O que fica quando o trilho termina

Quem já desceu escadas a coxear por causa do joelho dificilmente esquece a sensação. É um choque silencioso: a mobilidade que sempre pareceu garantida revela-se, de repente, frágil. E é precisamente aí que uma rotina discreta de alongamentos pode fazer a diferença - não como cura milagrosa, mas como lembrete diário de que o joelho não trabalha sozinho. Anca, coxas, glúteos, gémeos: tudo isto condiciona quanta carga acaba por cair naquela articulação.

Talvez o maior valor nem esteja apenas nos dez minutos depois da saída. Está também no instante em que te sentas no chão de forma consciente, já sem sapatos, pousas o telemóvel por um momento e perguntas: como é que o meu corpo se sente, de verdade, agora? Se percebes que a parte da frente da coxa está dura como cimento, ou que a posterior puxa como uma borracha velha, isso não é um falhanço. É um convite para avaliares a próxima caminhada ou corrida não só por quilómetros e desnível, mas por como te levantas do chão depois.

Talvez um dia partilhes esta rotina com aquele amigo que insiste em “descer a correr só mais um bocadinho” e depois se queixa do joelho. Ou com a colega que diz ser “demasiado rígida” para alongar. E talvez daí nasça algo pouco espectacular e, ao mesmo tempo, valioso: uma pequena cultura de cuidado antes de algo se estragar. Os teus joelhos vão levar-te mais longe do que imaginas - se, pelo caminho, lhes deres alguns minutos de atenção.

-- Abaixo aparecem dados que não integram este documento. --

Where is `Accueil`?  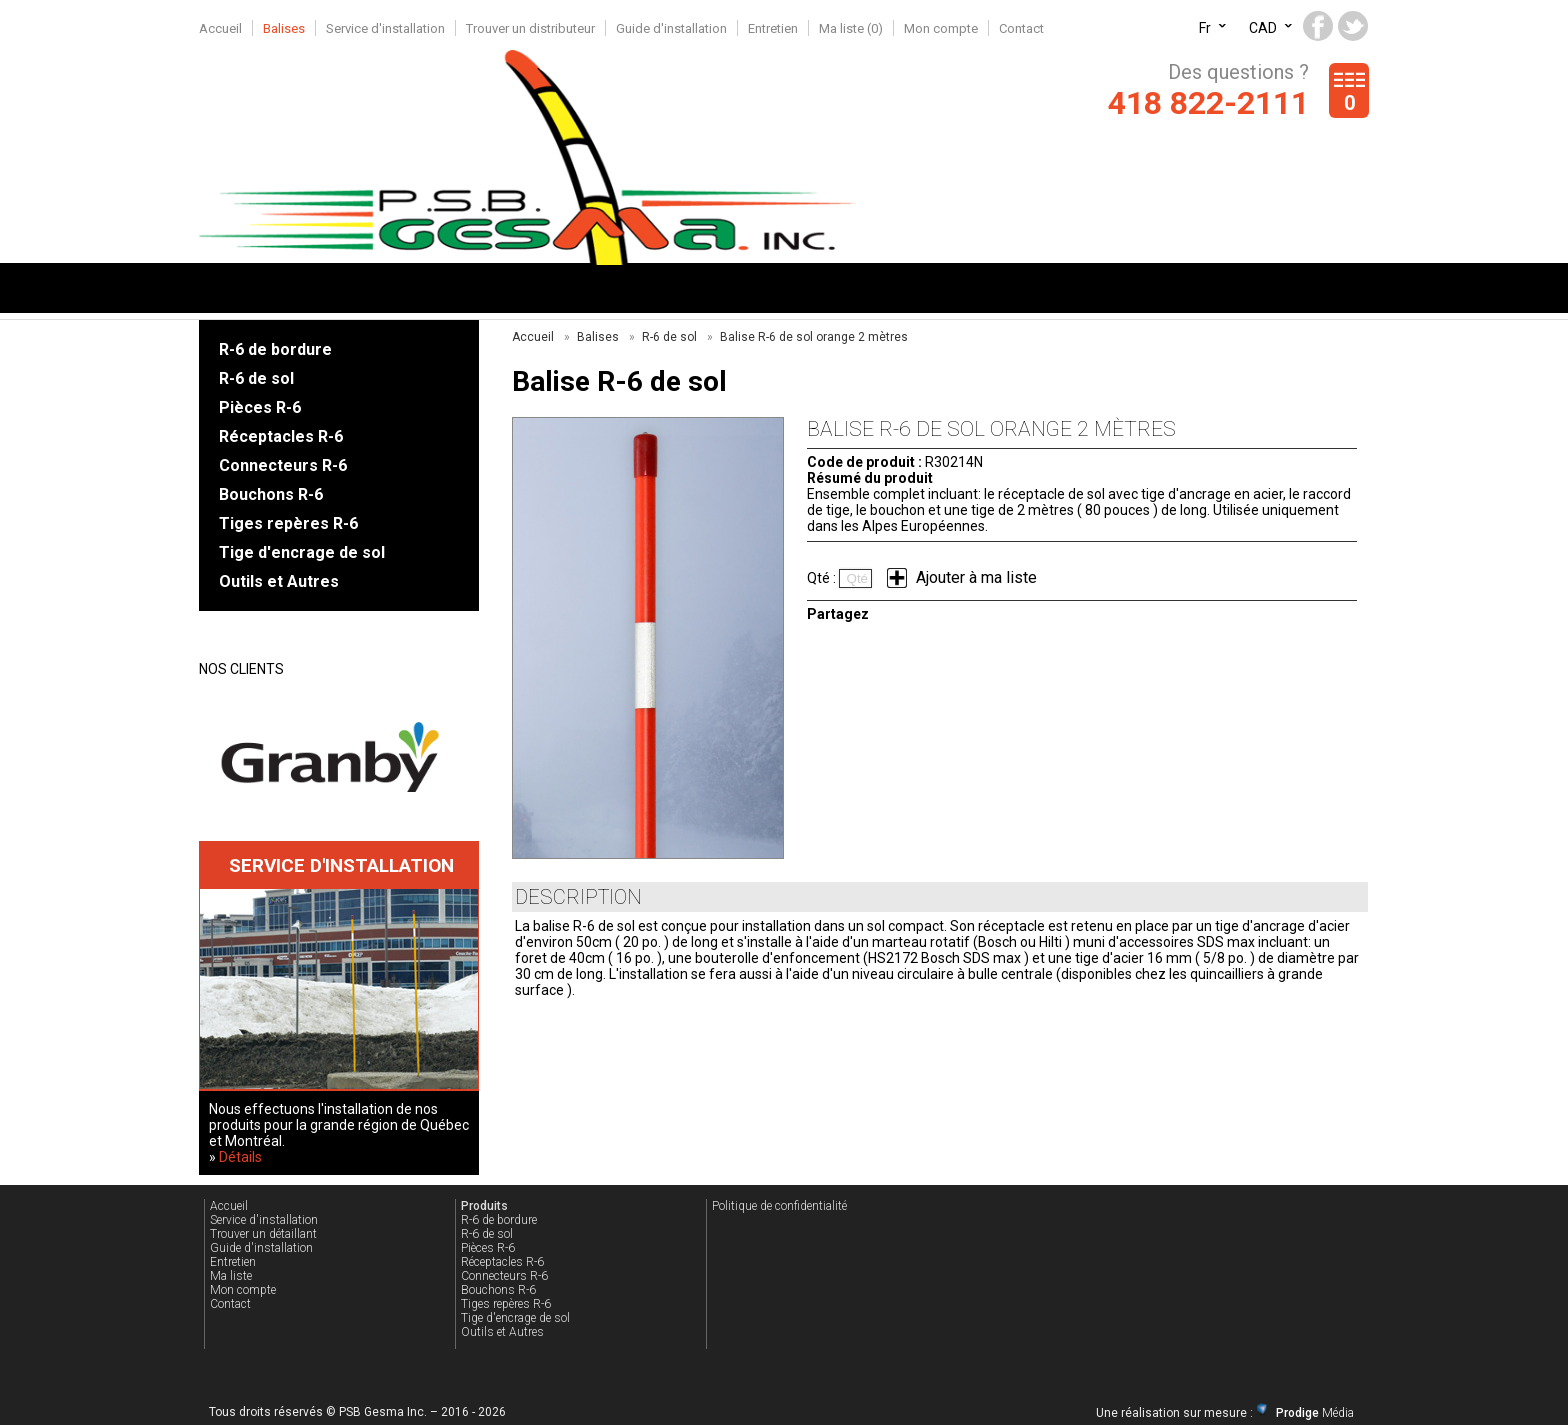 Accueil is located at coordinates (220, 28).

Ponto-chave Detalhe Valor para o leitor
Rotina de alongamentos após o esforço Foco na parte da frente da coxa, posterior da perna, glúteos/banda IT, 30–40 segundos cada Plano concreto e fácil de aplicar para aliviar o joelho depois de caminhar ou correr
Regularidade em vez de perfeccionismo 2–3 vezes por semana, sobretudo nos dias de esforço; mais vale pouco do que nada Abordagem realista que cabe num dia-a-dia normal e funciona a longo prazo
Levar os sinais de alerta a sério Inchaço, sensação de bloqueio e dores nocturnas como motivo para avaliação médica Evita interpretações erradas e reduz o risco de ignorar problemas graves

FAQ:

  • Alongar não pode aumentar ainda mais a dor no joelho? O alongamento deve provocar sobretudo tensão nos músculos e nas fáscias, não directamente na articulação. Se a posição agravar uma dor aguda no joelho, interrompe o exercício e procura avaliação médica ou fisioterapêutica.
  • Em quanto tempo posso esperar melhoria das dores no joelho? Muitas pessoas notam algum alívio após alguns dias de rotina consistente, sobretudo depois de descidas ou corridas longas. Para uma mudança estável, normalmente são necessárias várias semanas, porque músculos e fáscias precisam de tempo para se adaptar.
  • Basta alongar ou também preciso de treino de força? O alongamento reduz a tensão em estruturas sobrecarregadas; o treino de força dá estabilidade activa ao joelho. Os fisioterapeutas costumam recomendar a combinação: 2–3 vezes por semana exercícios simples como lunges, agachamentos leves ou ponte de glúteos, mais a rotina de alongamentos descrita.
  • Posso continuar a caminhar ou a correr se o joelho estiver a doer? Um puxão ligeiro que desaparece após o esforço não é o mesmo que uma dor aguda que se mantém ou piora. Com queixas persistentes ou em agravamento, o ideal é reduzir a carga e procurar avaliação médica, em vez de “aguentar”.
  • A rotina de alongamentos ajuda também em artrose já diagnosticada? Muitas pessoas com artrose no joelho beneficiam de maior mobilidade da musculatura à volta, porque a pressão na articulação pode diminuir. Nesse caso, a rotina deve ser ajustada à situação individual e, idealmente, planeada em conjunto com um fisioterapeuta.